[PROVIDED RECORDS]

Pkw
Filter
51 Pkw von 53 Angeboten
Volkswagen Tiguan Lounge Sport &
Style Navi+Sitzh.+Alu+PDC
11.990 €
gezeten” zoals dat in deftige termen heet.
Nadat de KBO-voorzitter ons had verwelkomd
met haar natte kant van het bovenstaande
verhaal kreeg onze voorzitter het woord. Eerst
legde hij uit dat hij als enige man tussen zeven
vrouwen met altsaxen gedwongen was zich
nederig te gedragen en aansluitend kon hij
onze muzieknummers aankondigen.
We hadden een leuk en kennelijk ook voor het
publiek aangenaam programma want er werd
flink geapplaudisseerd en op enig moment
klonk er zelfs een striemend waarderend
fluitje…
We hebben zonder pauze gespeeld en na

[/PROVIDED RECORDS]
[PROVIDED RECORDS]

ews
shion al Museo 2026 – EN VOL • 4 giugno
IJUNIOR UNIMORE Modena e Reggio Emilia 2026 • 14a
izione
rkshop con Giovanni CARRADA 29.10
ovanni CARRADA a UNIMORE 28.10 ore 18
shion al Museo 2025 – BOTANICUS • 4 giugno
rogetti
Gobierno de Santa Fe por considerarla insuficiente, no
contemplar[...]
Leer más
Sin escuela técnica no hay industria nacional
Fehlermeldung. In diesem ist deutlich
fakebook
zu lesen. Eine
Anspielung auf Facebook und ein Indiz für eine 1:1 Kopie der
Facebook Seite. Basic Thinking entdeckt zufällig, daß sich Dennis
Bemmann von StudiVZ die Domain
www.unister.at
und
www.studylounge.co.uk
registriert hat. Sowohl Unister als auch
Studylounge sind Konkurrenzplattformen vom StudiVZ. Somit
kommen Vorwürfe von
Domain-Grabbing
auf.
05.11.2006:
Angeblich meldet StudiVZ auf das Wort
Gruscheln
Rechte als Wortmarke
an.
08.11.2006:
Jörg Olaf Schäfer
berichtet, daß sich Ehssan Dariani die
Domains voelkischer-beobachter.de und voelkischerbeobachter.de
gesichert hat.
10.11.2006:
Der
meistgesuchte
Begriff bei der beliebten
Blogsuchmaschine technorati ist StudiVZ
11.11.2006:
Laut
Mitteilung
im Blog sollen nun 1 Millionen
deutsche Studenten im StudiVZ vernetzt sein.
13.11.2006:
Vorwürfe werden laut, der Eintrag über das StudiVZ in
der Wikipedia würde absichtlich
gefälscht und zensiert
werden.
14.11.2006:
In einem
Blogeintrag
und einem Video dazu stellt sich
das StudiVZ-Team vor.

[/PROVIDED RECORDS]
[PROVIDED RECORDS]

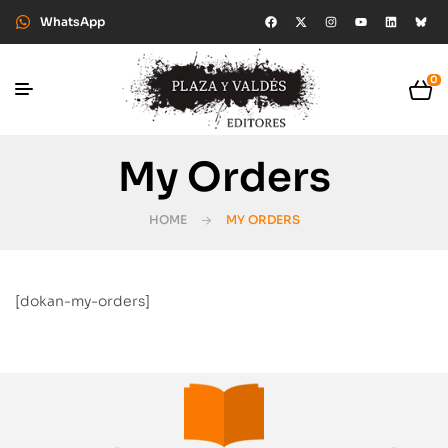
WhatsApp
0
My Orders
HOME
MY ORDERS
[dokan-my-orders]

[/PROVIDED RECORDS]

PROBLEM REQUIREMENTS>
Look above for the line holding "Studylounge sind Konkurrenzplattformen" and the line holding "das StudiVZ-Team vor.", then output exactly those two lines and every line between them, nothing more.

TASK RESPONSE>
Studylounge sind Konkurrenzplattformen vom StudiVZ. Somit
kommen Vorwürfe von
Domain-Grabbing
auf.
05.11.2006:
Angeblich meldet StudiVZ auf das Wort
Gruscheln
Rechte als Wortmarke
an.
08.11.2006:
Jörg Olaf Schäfer
berichtet, daß sich Ehssan Dariani die
Domains voelkischer-beobachter.de und voelkischerbeobachter.de
gesichert hat.
10.11.2006:
Der
meistgesuchte
Begriff bei der beliebten
Blogsuchmaschine technorati ist StudiVZ
11.11.2006:
Laut
Mitteilung
im Blog sollen nun 1 Millionen
deutsche Studenten im StudiVZ vernetzt sein.
13.11.2006:
Vorwürfe werden laut, der Eintrag über das StudiVZ in
der Wikipedia würde absichtlich
gefälscht und zensiert
werden.
14.11.2006:
In einem
Blogeintrag
und einem Video dazu stellt sich
das StudiVZ-Team vor.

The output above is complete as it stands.